Re-Imagining Land Law & the SQE

By Prof Antonia Layard, Professor of Law (University of Bristol Law School).

© Neil Howard

On Tuesday, 26th September, 45 self-confessed land law nerds travelled to the University of Birmingham for a workshop on Reimagining Land Law organised by Emily Caroll. The workshop – the latest in a series run by the Centre for Professional Legal Education (CEPLER) at the University of Birmingham – saw thirteen law teachers, a barrister and a judge, presenting on how to teach, assess and craft a syllabus for land law.

While the workshop’s aims were lofty (how do we teach the subject we love most effectively?) there was much debate about the proposals released in June 2017 by the Solicitors Regulation Authority for the Solicitors Qualifying Exam (SQE). The SRA Board has decided to introduce the SQE as a common assessment for all would-be solicitors from late 2020. The new qualification will consist of four elements so that, by the time candidates seek admission as a solicitor, they must: (1) have passed SQE stages 1 and 2, demonstrating that they have the knowledge and skills set out in the competence statement to the standard prescribed in the Threshold Statement; (2) have been awarded a degree or an equivalent qualification, or have gained equivalent experience; (3) have completed qualifying legal work experience under the supervision of a solicitor or in an entity under SRA regulation for at least two years (or full-time equivalent); and (4) be of a satisfactory character and suitability, to be assessed at point of admission.
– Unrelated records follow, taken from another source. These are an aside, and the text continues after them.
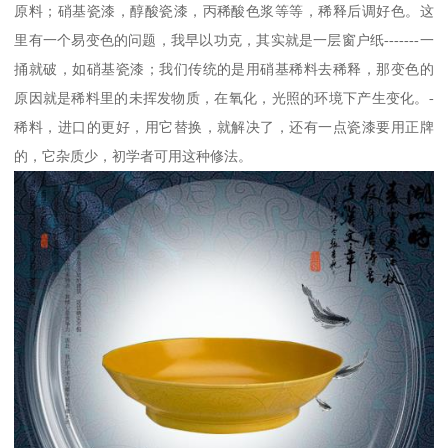
原料；硝基瓷漆，醇酸瓷漆，丙稀酸色浆等等，稀释后调好色。这
里有一个易变色的问题，我早以功克，其实就是一层窗户纸-------一
捅就破，如硝基瓷漆；我们传统的是用硝基稀料去稀释，那变色的
原因就是稀料里的未挥发物质，在氧化，光照的环境下产生变化。-
稀料，进口的更好，用它替换，就解决了，还有一点瓷漆要用正牌
的，它杂质少，初学者可用这种修法。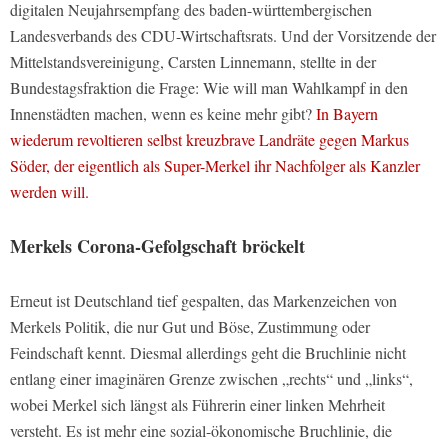
digitalen Neujahrsempfang des baden-württembergischen
Landesverbands des CDU-Wirtschaftsrats. Und der Vorsitzende der
Mittelstandsvereinigung, Carsten Linnemann, stellte in der
Bundestagsfraktion die Frage: Wie will man Wahlkampf in den
Innenstädten machen, wenn es keine mehr gibt?
In Bayern
wiederum revoltieren selbst kreuzbrave Landräte gegen Markus
Söder, der eigentlich als Super-Merkel ihr Nachfolger als Kanzler
werden will.
Merkels Corona-Gefolgschaft bröckelt
Erneut ist Deutschland tief gespalten, das Markenzeichen von
Merkels Politik, die nur Gut und Böse, Zustimmung oder
Feindschaft kennt. Diesmal allerdings geht die Bruchlinie nicht
entlang einer imaginären Grenze zwischen „rechts“ und „links“,
wobei Merkel sich längst als Führerin einer linken Mehrheit
versteht. Es ist mehr eine sozial-ökonomische Bruchlinie, die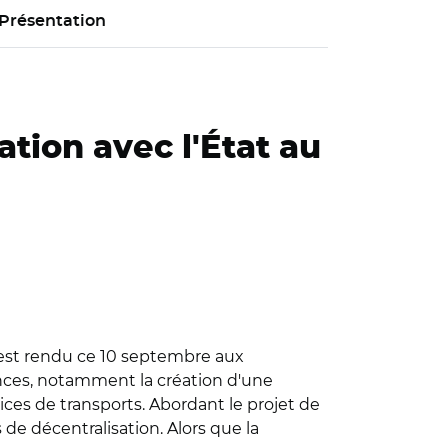
Présentation
ation avec l'État au
s'est rendu ce 10 septembre aux
onces, notamment la création d'une
ces de transports. Abordant le projet de
ns de décentralisation. Alors que la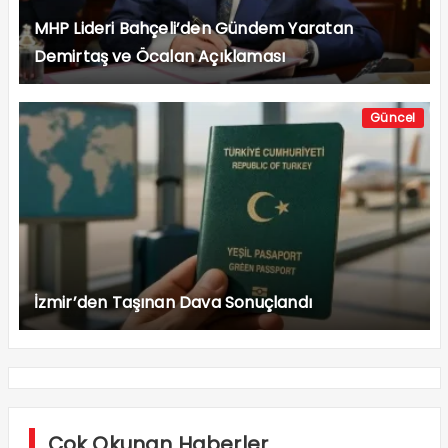
MHP Lideri Bahçeli’den Gündem Yaratan
Demirtaş ve Öcalan Açıklaması
Güncel
İzmir’den Taşınan Dava Sonuçlandı
Çok Okunan Haberler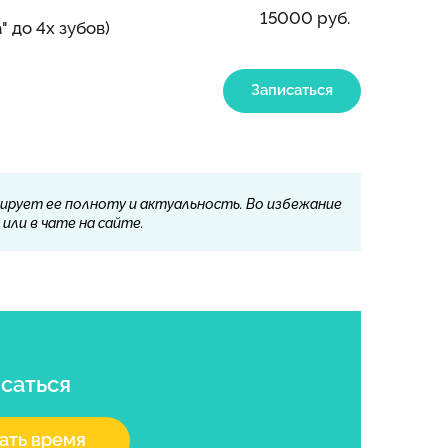
15000 руб.
 до 4х зубов)
Записаться
ирует ее полноту и актуальность. Во избежание
или в чате на сайте.
саться
ать время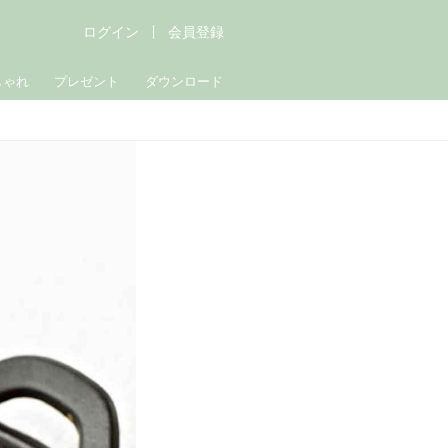
ログイン
会員登録
しゃれ
プレゼント
ダウンロード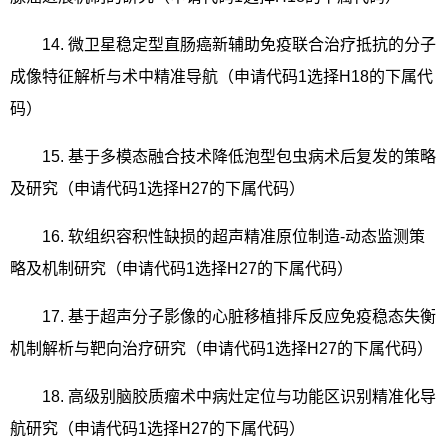
14.
微卫星稳定型直肠癌新辅助免疫联合治疗抵抗的分子
成像特征解析与术中精准导航（申请代码
1
选择
H18
的下属代
码）
15.
基于多模态融合技术降低泡型包虫病术后复发的策略
及研究（申请代码
1
选择
H27
的下属代码）
16.
软组织容积性缺损的超声精准原位制造
-
动态监测策
略及机制研究（申请代码
1
选择
H27
的下属代码）
17.
基于超声分子影像的心脏移植排斥反应免疫稳态失衡
机制解析与靶向治疗研究（申请代码
1
选择
H27
的下属代码）
18.
高级别脑胶质瘤术中病灶定位与功能区识别精准化导
航研究（申请代码
1
选择
H27
的下属代码）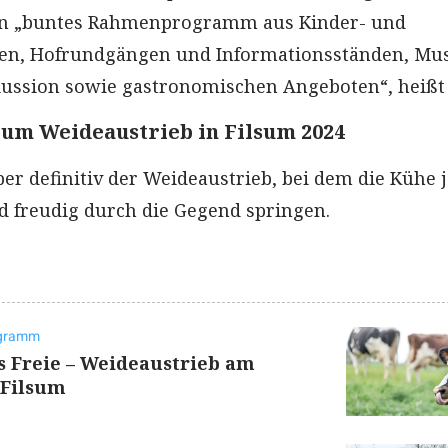
in „buntes Rahmenprogramm aus Kinder- und
äten, Hofrundgängen und Informationsständen, Mu
ussion sowie gastronomischen Angeboten“, heißt 
zum Weideaustrieb in Filsum 2024
ber definitiv der Weideaustrieb, bei dem die Kühe 
d freudig durch die Gegend springen.
ogramm
 Freie – Weideaustrieb am
 Filsum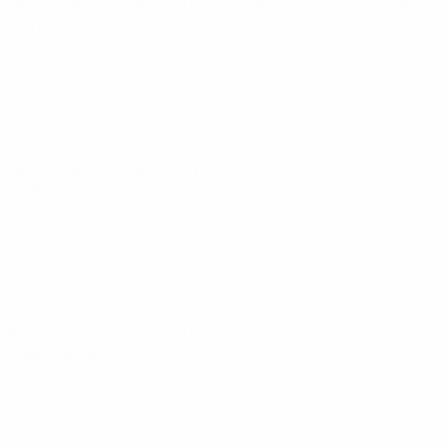
Éliminatoires européens
jeu. 26 mars 2026
· Demi-finales
des barrages
Éliminatoires européens
mar. 18 nov. 2025
· Tour de
qualification
Éliminatoires européens
lun. 13 oct. 2025
· Tour de
qualification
This new system will replace the currently mandatory Legal Practice Course (LPC) offered by private providers and some universities, with a gap so far on where students will learn the materials on which they are to be examined in SQE 1 and 2. Since the SQE 1 assessments will need to be taken before beginning the two year “qualifying legal work experience”, the “Functioning Legal Knowledge Assessments” will need to be taught by some body, though there is currently no clear provider in mind. The SRA are only seeking a body to implement the assessment process, echoing the approach for the Qualified Lawyer Transfer where Kaplan provide the assessment but deliver no training.

In not designating a provider, the SRA write that they “do not propose to specify how candidates prepare for the SQE, but we would instead support students in making informed choices through publishing data about the performance on the SQE of candidates from particular education and training providers”. So there will not be a prescribed form of training but there is to be a league table of SQE 1 pass rates by provider. Exciting times indeed. As well as Property Law and Practice, there are five further functional knowledge areas proposed for SQE 1: (1) Principles of Professional Conduct, Public and Administrative Law, and the Legal Systems of England and Wales; (2) Dispute Resolution in Contract and/or Tort; (3) Business Law and Practice; (4) Wills and the Administration of Estates and Trusts; and (5) Criminal Law and Practice, each with their own course content.

While the initial SQE proposals have been through several rounds of consultation (drawing some very critical responses) there has been limited consultation on a subject-specific basis. The most recent framework document, the Draft Assessment Specification was published in October 2016 (as an annex) and revised in June 2017, with a suggested property syllabus that is quite different from the current property section of the statement of legal knowledge that solicitors are required to demonstrate at the stage of qualification.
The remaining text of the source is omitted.